'Strategic time-out' or time-waste?
Why the strategic time-outs are unnecessary, yet unavoidable
What makes football the most popular sport in the world? I believe it is the flow of the game. Unfortunately in cricket, the introduction of timeouts and breaks for monetary reasons, more than strategic, have killed the flow that the gentleman’s game had.
In football, we have 45 minutes of action, a 15-minute break and again a 45-minute half, after which the game comes to an end. Cricket, on the other hand, has a decent breather after every 6 legal deliveries. After each over, the batting sides are changed and the change in field takes a significant amount of time.
It’s been a while since fans got used to watching advertisements after every over of the match and now, nobody really bats an eye on the commercial reasons behind those intervals.
Strategic timeouts – the introduction
Cricket isn’t the first sport which has timeouts. Basketball has implemented the concept of timeouts quite successfully, but this is a very fast-paced sport, something which cricket isn’t.
In the 2009 season of IPL, the management introduced another mid-innings ‘break’ called the ‘strategic timeout’. In the middle of each inning, a seven-and-a-half-minute of television timeout was held. It wasn’t well received as viewers argued that the flow of the game was unnecessarily halted.
The next change in rule came when the management scrapped the single break in each inning and introduced 2 two-and-a-half minutes break in each inning. The first would be for the bowling team, who can take it anytime between the sixth and eight overs, while the batting team get their chance between the 11th and 16th overs.
Going by the name (strategic timeout), these intervals are made to plan the game according to the situation, but what change can happen to the course of the game by just two-and-a-half minutes of contemplation? Well, the complexion of a T20 game can change with each and every delivery, then why are these time-outs not employed in international T20 matches?
The obvious reason being it costs one of the most valuable things in the world – time.
T20 cricket is supposed to be a fast game. The teams sit behind the boundary line so that the new batsman can come in faster – in 1 and a half minutes, rather than the 3 minutes of allotted time in ODIs and Test matches. In this dynamic T20 cricketing world, even drinks breaks aren’t allowed in between innings.
The monetary benefit to the organizers
Why are these timeouts there in IPL cricket alone? These ‘advertisement breaks’ are one of the key revenue sources of the major money-spinning tournament of the nation. CEAT Tyres has signed a 3-year strategic timeout sponsorship deal for IPL for an estimate of Rs 12-15 crore per year starting from the 8th season.
Well, there should be an aim and a strategy for every team. But, in a game where an inning lasts 90 minutes at the most, are two breaks really needed? Don’t the coaches have enough time to put in place a plan before the match and in the innings break?
Fans get disappointed as well as a little over two minutes does not even allow them to go to the food court to get something to eat, so they have to just sit in their seats and watch teams drink water and get together in a huddle talking – something which the crowd can’t hear.

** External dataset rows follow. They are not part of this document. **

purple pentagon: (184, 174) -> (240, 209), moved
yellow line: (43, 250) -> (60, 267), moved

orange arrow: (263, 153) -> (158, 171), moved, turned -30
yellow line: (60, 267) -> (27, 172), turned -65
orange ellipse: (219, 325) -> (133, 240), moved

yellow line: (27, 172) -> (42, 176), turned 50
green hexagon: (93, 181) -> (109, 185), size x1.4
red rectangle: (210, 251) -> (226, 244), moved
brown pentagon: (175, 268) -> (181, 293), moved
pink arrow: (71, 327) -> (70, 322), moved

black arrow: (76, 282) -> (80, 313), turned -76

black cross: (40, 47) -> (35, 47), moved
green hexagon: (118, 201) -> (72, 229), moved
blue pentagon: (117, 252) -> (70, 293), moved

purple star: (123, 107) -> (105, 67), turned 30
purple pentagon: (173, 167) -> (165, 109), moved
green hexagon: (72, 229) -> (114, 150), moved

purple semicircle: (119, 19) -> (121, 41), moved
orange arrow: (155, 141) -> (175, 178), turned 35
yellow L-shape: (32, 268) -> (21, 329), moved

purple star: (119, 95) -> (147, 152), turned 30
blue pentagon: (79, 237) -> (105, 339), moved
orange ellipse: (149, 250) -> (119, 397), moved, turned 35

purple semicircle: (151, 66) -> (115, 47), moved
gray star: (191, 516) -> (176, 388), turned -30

In T20, timeouts are taken by a team once the opposition has gathered momentum and they want to put a stop on that. There have been quite a few occasions when the momentum got reversed after the ‘strategic interval’.

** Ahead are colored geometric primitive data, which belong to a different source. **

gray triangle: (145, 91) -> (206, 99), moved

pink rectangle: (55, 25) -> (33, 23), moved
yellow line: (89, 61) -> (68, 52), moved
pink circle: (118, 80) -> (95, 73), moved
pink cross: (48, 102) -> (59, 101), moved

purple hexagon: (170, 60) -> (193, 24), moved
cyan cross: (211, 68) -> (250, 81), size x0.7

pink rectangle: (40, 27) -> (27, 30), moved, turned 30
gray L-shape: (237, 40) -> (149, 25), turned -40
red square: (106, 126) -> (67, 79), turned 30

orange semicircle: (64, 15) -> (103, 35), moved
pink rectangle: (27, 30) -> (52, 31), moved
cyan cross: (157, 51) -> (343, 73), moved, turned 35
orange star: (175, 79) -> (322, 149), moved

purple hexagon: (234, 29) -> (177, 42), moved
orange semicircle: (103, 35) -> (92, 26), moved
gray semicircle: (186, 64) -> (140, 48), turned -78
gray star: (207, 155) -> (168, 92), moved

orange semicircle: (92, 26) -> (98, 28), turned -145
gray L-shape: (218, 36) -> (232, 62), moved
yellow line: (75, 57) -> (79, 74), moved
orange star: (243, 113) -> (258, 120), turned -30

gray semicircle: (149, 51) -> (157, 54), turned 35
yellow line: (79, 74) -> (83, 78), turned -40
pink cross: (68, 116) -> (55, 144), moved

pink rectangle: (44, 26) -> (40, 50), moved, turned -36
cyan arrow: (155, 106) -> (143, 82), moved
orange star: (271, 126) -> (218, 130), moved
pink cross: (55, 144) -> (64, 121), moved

In the 2nd qualifier match of IPL 2014, Chennai Super Kings (CSK) were going at a run-rate above 15 when the time-out was called just after the powerplay. Suresh Raina had been in staggering touch, scoring 87 from just 25 balls and it seemed like CSK would chase down the target of 227 with ease. But, the first ball after the timeout changed the face of the game. A slight misunderstanding between Raina and Brendon McCullum led to the run out of the southpaw and eventually CSK lost the plot by 24 runs.
Strategic timeout is an innovative idea, but it carries both merits and demerits. Timeouts are almost unavoidable now as 600 advertising seconds brings a great deal of money to the Indian Premier League.

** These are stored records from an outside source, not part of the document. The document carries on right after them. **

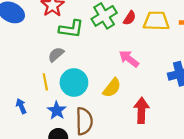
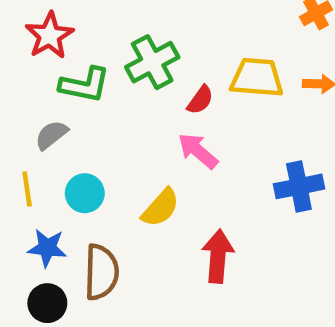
red semicircle: (130, 18) -> (200, 100), moved
cyan circle: (74, 83) -> (85, 193), size x0.7
blue star: (57, 111) -> (47, 248), turned -30

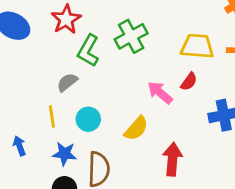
green L-shape: (85, 85) -> (88, 51), turned 108
red semicircle: (200, 100) -> (189, 82), moved

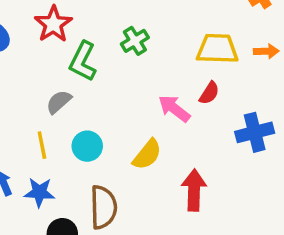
green cross: (131, 36) -> (135, 41), size x0.7
blue star: (64, 154) -> (39, 192), moved

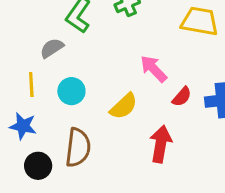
red semicircle: (209, 93) -> (182, 97), moved

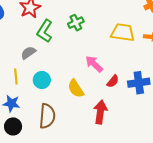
yellow semicircle: (124, 106) -> (76, 89), turned 102
black circle: (38, 166) -> (13, 126), moved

A mandatory timeout of 3.5-4 minutes after the 12th over instead of 2 timeouts of 150 seconds each may probably be a healthier option, as it ensures a better flow of the game. At the same time, the revenue stream isn’t impacted massively. It will also give the coaches and captains of both teams a perspective as sometimes 6 overs is a little too less to gauge how a team is doing. 4 minutes also gives them more time to explain their plan to the team and strategize accordingly.
Another option is to make timeouts optional. Team captains must be given the authority to call timeouts between the allowed overs, only if it seems necessary. That can be a bit encouraging for the ever-crucified bowlers as when they have the momentum, nothing will break the flow of the game at least till the end of 11th over.
But the concerned authorities must make sure that these timeouts shall never become too business-oriented as it may slay the competitiveness and entertainment which makes the IPL what it is.